FAMILY OF FRANCES ELIZABETH ERNLY (U 1), daughter and heir of Sir Edward Ernly. (The genealogy states that U 1 and her mother, T 1, died in 1728). Married Henry Drax, of Ellerton Abbey, York, Esq., (d.1755); there were nine children, as follows:

  • V 1) THOMAS ERLE DRAX, ESQ., born 1729; died 1790, aged 67; married Mary, daughter of Lord St. John, of Bletsoe. Mary died on March 17, 1785.
  • V2)EDWARD DRAX, ESQ., of Milcombe Regis.
  • V 3) FRANCES ELIZABETH, married (1st) Augustus, Earl of Berkeley; m. (2nd) Robert, Viscount Clare. She died on June 29, 1792.
  • V 4) MARY, married John Durbin, Esq., of Bristol.
  • V 5) HARRIOT, married Sir William Hanhan, of Dean’s Court, 4th Bart. She died on April 2, 1786.
  • V 6) SUSANNAH, married (1st) William Crocroft, Esq. M. (2nd) in 1777, John Touchet, Earl of Castlehaven, Ireland, Baron Audley of England. Died July 31, 1789.
  • V 7) FRANCES, died 1751.
  • V 8) Infant daughter.
  • V 9) Infant daughter.

We thus find the line of Sir Walter Erle (O1) through his grandson, General Thomas Erie (S 2), terminating in a female representative, and the name lost except as it was assumed in the form of Erle-Drax.

Whether there are any living descendants of Sir Walter bearing the family name, we do not know, although it is possible, as there was another grandson of Sir Walter.

Walter Erle, Esq. (S1), who may have left descendants.
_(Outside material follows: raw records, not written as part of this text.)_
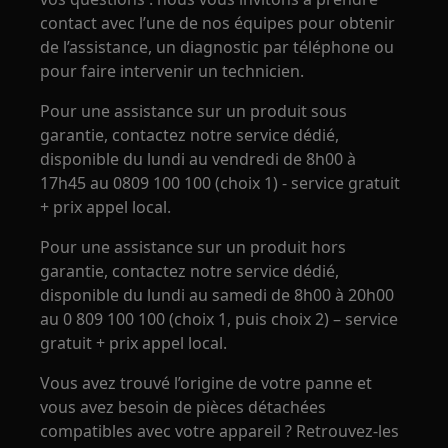
contact avec l’une de nos équipes pour obtenir
de l’assistance, un diagnostic par téléphone ou
pour faire intervenir un technicien.
Pour une assistance sur un produit sous
garantie, contactez notre service dédié,
disponible du lundi au vendredi de 8h00 à
17h45 au 0809 100 100 (choix 1) - service gratuit
+ prix appel local.
Pour une assistance sur un produit hors
garantie, contactez notre service dédié,
disponible du lundi au samedi de 8h00 à 20h00
au 0 809 100 100 (choix 1, puis choix 2) – service
gratuit + prix appel local.
Vous avez trouvé l’origine de votre panne et
vous avez besoin de pièces détachées
compatibles avec votre appareil ? Retrouvez-les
It is interesting to find on the Clergy List for 1912, Kelly’s Directories, London, the names of a father and two sons, who are direct descendants of Walter Erie (O 1), of Charborough, d. 1581, the founder of the Dorset family. They are. Rev. Walter Earle was made a priest in 1866, Redgate House, Reigate, Surrey; Rev. Ernest Henry Earle, a priest in 1903, at Belton Grange, Rugby; Rev. Granville Earle, a deacon in 1911. Whether these are descended through Sir Walter or his brother, Christopher, we cannot say.